Wednesday, January 30, 2013

Window on Eurasia: Moscow Sets Up Special ‘Prison for Terrorists and Extremists’ near Krasnoyarsk



Paul Goble

            Staunton, January 30 – Given that Russian courts are convicting more people on terrorism and extremist charges and concerned that such people will recruit others to their way of thinking in the camps, Moscow is setting up a special “prison for terrorists and extremists” in Yeniseisk in Krasnoyarsk Kray.

            Describing this project on Polit.ru today, Ilya Karpyuk notes that this special prison, which will open later this spring, is being developed at the site of a facility that had been housing those in that region being charged with a variety of crimes and being investigated by the authorities (polit.ru/article/2013/01/30/prison/).

                “For Russia,” Karpyuk points out, any “prison is a quite exotic form of punishment.” Instead, the majority of those convicted of crimes are held in one or four classes of camps, ranging from settlements where they are under supervision to strict regime facilities in which those confined are subject to much tighter control.

            Most Russian institutions of “a prison type,” he continues, are the investigation isolators or SIZOs. “People in them live not in barracks but in cells, and conditions are significantly worse than in ordinary camps and even more than in settlement colonies.” Indeed, rights activists say that time served in one of them is equal to 50 percent more than time served elsewhere.

            The SIZOs are “the only institutions of the Federal Penal Service which are situated in the center of major cities and thus are ‘windows’ into the Russian penitentiary system.” They are often housed in buildings constructed “in the 18th, 19th, and more rarely at the beginning of the 20th century.”
           
            According to Karpyuk, “some of the prisons are so old that they are more suitable for a museum than for holding people.” That may include the special prison in Yeneseisk as well.
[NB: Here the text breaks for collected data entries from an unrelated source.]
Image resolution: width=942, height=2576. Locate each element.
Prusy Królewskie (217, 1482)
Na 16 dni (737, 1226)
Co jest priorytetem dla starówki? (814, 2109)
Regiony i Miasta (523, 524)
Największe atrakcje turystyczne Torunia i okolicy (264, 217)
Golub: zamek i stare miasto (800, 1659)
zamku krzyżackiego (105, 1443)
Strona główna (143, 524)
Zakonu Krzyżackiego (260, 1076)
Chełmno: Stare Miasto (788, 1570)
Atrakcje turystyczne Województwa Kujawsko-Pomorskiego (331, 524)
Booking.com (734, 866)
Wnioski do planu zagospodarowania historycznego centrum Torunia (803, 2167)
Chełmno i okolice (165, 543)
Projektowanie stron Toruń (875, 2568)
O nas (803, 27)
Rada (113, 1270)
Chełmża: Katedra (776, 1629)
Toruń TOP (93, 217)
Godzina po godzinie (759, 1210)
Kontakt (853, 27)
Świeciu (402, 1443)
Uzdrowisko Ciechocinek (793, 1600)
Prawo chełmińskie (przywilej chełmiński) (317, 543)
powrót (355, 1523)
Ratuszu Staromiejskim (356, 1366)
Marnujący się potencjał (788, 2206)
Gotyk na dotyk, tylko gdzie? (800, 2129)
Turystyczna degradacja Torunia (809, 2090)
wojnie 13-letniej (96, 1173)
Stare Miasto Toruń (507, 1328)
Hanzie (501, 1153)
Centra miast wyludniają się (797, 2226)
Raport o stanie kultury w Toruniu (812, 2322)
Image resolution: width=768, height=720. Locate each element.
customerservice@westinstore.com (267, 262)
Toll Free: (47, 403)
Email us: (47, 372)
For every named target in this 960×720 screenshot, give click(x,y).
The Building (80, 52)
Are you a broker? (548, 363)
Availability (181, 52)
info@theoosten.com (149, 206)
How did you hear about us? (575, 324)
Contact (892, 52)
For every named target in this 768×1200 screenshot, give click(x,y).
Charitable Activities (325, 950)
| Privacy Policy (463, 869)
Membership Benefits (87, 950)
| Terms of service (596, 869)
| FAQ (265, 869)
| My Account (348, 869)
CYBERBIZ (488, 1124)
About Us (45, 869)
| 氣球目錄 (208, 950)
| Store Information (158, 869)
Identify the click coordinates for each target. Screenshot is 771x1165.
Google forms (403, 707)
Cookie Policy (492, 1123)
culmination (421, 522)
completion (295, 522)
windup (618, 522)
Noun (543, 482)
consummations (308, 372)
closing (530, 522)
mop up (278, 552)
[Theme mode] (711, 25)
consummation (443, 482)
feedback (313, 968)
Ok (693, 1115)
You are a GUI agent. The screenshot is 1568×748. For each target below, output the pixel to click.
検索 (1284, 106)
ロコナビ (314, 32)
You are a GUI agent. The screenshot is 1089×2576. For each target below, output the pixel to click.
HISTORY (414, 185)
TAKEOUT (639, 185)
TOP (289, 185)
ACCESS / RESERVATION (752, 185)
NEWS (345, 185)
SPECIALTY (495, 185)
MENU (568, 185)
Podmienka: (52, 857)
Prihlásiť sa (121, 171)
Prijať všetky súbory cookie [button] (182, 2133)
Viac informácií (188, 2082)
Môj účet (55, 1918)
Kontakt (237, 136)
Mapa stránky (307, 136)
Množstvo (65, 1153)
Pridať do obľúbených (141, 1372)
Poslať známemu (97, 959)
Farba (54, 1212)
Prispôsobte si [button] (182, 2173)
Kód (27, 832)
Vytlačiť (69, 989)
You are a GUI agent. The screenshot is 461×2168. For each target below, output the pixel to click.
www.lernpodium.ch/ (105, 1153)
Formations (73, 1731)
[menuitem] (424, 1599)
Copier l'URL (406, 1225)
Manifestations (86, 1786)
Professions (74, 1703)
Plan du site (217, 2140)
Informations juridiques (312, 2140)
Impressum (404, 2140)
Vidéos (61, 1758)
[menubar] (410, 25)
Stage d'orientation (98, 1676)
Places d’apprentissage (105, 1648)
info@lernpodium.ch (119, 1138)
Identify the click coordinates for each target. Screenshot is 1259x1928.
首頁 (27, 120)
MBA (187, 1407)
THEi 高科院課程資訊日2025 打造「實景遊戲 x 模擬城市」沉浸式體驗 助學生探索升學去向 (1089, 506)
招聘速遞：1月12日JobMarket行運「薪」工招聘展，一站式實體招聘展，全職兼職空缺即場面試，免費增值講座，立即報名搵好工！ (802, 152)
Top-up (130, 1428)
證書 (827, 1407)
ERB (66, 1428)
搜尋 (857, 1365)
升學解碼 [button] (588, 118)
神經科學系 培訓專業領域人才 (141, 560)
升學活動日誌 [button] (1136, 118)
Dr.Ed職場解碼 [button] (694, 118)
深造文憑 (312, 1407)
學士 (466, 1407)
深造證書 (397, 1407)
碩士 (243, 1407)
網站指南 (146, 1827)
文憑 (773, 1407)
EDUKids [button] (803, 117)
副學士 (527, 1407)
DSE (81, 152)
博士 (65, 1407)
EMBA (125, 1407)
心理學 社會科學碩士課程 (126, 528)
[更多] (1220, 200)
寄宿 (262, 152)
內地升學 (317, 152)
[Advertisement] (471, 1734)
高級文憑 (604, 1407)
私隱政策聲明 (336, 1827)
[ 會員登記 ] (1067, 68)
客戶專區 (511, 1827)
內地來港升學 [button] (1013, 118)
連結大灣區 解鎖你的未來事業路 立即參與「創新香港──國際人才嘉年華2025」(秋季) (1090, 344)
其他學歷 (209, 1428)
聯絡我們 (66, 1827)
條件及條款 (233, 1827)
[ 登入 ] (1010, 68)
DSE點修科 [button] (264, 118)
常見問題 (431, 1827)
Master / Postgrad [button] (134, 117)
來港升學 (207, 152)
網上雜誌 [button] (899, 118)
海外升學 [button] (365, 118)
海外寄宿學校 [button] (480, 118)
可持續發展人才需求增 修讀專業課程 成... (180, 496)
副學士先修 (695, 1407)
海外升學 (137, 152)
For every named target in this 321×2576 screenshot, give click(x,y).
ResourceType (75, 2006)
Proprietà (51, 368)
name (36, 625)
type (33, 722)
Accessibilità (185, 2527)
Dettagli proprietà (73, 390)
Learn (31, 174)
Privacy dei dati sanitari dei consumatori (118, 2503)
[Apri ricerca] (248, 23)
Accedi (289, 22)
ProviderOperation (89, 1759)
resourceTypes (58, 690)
It is t“younger than [Moscow’s] Butyrka, having been build in1863-1865” and not in the century before that.

                At present, there are only seven prisons in the usual sense in Russia. The Yeniseisk facility will be the eighth for the Russian Federation as a whole and the second for all of Siberia and the Far East.  Penal officials say they hope that isolating the most dangerous extremists and terrorists, they will limit their influence on other convicts.

             The existing prisons fall into two categories, the general and strict regime depending on how tightly controlled the inmates are.  The new prison will certainly be among the strict facilities, but it appears that it may have even more stringent controls than do other prisons in that class.

            Most people convicted of extremism or terrorism will never be confined in the Yeniseisk prison. Only those guilty of especially serious crimes meriting five years or more or recidivists are likely to be sent there.  But this out-of-the-way prison may very well be used for Chechen and Ingush inmates now serving time elsewhere.

            Many of them, other rights activists say, become even more embittered against Moscow as a result of their penal servitude and some of them do everything they can to work against the prison authoriteis, including recruiting others to their cause. Isolating such people could limit their ability to do so (www.bigcaucasus.com/events/actual/29-01-2013/82248-baybatyrov-0/).